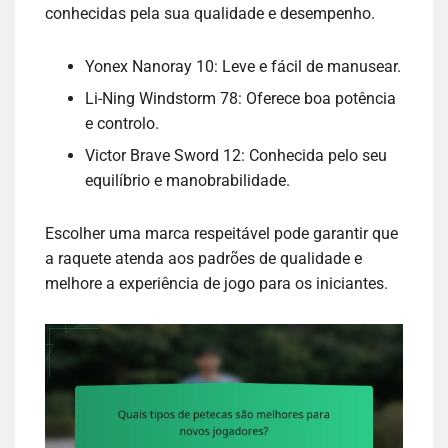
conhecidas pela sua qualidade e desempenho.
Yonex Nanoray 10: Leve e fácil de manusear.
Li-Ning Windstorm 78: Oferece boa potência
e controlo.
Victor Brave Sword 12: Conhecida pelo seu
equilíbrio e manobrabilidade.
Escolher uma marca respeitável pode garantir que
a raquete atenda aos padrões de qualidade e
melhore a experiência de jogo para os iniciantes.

========

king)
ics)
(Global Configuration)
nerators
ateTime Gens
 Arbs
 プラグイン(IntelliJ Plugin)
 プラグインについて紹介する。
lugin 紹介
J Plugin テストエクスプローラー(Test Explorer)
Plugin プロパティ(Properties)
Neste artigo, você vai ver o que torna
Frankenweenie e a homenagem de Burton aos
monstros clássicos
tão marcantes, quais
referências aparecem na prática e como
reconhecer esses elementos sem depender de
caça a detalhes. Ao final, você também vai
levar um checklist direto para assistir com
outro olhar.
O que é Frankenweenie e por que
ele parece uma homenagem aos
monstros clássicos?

========

**EXERCISE PROMPT**
Using the data above, reproduce exactly the lines between those holding "conhecidas pela sua qualidade e desempenho." and "melhore a experiência", inclusive, and no others.

**RESULT OF THIS TASK**
conhecidas pela sua qualidade e desempenho.
Yonex Nanoray 10: Leve e fácil de manusear.
Li-Ning Windstorm 78: Oferece boa potência
e controlo.
Victor Brave Sword 12: Conhecida pelo seu
equilíbrio e manobrabilidade.
Escolher uma marca respeitável pode garantir que
a raquete atenda aos padrões de qualidade e
melhore a experiência de jogo para os iniciantes.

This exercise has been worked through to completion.